TWs oder CNs werden nie eine 100%-ige Sicherheit für Betroffene darstellen, der Illusion sollte man sich nicht hingeben, aber deswegen ganz drauf zu verzichten, finde ich dann doch übertrieben.

Ich finde den Vergleich mit Allergenen immer gut: Viele Menschen in D haben eine Erdnussallergie oder sind laktoseintolerant, deswegen werden diese Bestandteile auf Lebensmitteln aufgezählt, auch wenn sie nur in Spuren enthalten sein können. Für Personen mit anderen, hochspezifischen Allergien ist es schwieriger, weil diese Bestandteile vielleicht nicht immer gekennzeichnet sind. Trotzdem würde man nicht zu dem Schluss kommen, man sollle Allergenkennzeichnungen ganz weglassen, weil man ja unmöglich vor allem warnen könne. Für Erdnussalleriker*innen sind sie u.U. immer noch überlebenswichtig.

Maria

#62
Ich schätze, das mit den Allergenen hat sich durchgesetzt, weil es eben lebenswichtig ist und auch ungesetzlich wäre, wenn sowas heute fehlt und ein Erdnussallergiker stirbt an der Sauce zu seinen Nudeln.

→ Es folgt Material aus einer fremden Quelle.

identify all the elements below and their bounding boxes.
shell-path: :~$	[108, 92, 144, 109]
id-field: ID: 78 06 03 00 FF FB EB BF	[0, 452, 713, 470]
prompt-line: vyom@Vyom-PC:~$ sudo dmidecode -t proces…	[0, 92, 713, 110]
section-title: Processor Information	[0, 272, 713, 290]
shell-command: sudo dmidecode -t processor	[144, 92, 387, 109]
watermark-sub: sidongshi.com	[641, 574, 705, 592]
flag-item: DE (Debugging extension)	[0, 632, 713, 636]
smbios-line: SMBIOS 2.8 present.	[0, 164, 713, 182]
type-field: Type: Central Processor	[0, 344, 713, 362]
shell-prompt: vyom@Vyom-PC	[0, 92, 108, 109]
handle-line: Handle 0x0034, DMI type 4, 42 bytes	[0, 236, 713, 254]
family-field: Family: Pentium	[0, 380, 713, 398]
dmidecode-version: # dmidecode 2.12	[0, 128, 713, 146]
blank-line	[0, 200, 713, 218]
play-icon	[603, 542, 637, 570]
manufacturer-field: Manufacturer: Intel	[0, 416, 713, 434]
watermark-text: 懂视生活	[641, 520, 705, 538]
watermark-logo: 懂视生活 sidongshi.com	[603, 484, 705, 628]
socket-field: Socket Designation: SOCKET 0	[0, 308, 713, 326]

Bei den Triggerwarnungen gibt es noch keine Gesetze und damit noch kein rechtliches Druckmittel den Contenterzeugern und -verbreitern gegenüber.

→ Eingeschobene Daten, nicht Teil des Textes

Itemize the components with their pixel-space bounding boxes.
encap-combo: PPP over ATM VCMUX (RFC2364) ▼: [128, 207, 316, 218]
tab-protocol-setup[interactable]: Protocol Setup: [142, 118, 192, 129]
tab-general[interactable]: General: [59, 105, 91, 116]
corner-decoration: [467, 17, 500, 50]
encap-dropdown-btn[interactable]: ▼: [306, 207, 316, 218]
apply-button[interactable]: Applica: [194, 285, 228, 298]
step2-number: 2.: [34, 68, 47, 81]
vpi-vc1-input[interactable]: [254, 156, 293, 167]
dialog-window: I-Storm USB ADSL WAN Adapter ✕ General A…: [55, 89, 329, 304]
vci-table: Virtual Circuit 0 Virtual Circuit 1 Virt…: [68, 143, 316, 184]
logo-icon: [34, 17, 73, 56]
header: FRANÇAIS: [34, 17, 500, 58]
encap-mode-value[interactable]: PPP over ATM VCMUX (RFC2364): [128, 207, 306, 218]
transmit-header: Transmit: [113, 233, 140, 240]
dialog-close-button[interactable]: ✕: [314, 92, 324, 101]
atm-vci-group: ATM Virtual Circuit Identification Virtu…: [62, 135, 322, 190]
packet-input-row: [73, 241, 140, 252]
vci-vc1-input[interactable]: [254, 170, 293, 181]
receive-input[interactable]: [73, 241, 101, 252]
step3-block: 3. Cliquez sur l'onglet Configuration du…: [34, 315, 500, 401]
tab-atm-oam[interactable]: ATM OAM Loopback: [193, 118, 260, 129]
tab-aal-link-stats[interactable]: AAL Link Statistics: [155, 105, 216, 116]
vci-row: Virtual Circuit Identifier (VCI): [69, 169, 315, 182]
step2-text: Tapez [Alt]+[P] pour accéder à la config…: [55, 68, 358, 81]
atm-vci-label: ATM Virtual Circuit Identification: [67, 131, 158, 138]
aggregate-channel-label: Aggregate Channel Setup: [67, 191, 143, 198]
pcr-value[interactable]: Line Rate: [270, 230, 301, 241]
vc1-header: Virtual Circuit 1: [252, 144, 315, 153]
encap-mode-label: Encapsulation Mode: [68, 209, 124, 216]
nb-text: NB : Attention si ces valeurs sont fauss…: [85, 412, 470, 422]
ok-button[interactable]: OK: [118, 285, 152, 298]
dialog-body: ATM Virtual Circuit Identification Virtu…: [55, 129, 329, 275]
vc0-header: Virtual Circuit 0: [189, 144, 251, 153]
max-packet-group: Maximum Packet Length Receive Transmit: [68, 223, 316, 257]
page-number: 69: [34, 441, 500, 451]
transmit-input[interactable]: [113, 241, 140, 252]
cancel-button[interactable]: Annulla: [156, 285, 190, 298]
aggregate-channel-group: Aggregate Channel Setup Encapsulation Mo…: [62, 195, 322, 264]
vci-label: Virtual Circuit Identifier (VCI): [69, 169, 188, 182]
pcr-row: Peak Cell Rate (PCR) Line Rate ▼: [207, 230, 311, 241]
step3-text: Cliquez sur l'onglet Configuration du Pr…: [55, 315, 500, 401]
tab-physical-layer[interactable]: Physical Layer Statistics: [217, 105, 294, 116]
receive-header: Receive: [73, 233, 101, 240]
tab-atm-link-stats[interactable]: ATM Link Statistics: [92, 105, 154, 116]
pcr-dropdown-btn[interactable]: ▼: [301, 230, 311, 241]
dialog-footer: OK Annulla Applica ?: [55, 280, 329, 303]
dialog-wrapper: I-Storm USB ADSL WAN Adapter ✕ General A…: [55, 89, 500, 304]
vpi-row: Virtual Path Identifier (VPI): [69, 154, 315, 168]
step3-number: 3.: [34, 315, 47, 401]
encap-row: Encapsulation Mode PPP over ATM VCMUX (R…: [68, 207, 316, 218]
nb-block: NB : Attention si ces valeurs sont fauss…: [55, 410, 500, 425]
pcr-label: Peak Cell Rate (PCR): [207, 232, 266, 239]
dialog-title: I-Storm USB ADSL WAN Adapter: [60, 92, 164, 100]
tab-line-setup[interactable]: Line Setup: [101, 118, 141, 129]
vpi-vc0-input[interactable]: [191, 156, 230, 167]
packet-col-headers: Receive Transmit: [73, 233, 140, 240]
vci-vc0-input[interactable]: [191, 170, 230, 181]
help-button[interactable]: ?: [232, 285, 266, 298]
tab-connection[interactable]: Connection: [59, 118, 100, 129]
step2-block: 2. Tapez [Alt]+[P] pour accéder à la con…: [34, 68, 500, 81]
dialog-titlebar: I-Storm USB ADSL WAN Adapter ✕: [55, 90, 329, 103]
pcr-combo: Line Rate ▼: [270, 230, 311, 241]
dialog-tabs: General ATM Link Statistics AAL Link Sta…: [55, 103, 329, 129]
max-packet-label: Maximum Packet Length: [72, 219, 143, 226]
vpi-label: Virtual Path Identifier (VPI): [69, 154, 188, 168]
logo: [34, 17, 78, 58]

Ich glaube, es fängt damit an, dass es eine klare Unterscheidung geben muss zwischen:

Das Element im Buch hat mich an ein negatives Erlebnis erinnert und ich konnte nicht weiterlesen, musste das Buch weglegen und lange nachdenken und ich habe danach schlecht geschlafen und davon geträumt.
und
Nachdem ich dieses Element im Buch gelesen habe, bekam ich Schweißausbrüche, Herzrasen und musste meinen Therapheuten anrufen. Ohne Medikamente hätte ich die nächste Nacht nicht überstanden und allein der Gedanke an das Buch hat mich zum Kotzen gebracht.

Ich stelle mir das zum Beispiel furchtbar vor, von einer Farbe getriggert zu werden, wo doch die ganze Welt bunt ist. Wenn man das nicht ohne Medikamente ertragen kann, ist das einfach nur schrecklich.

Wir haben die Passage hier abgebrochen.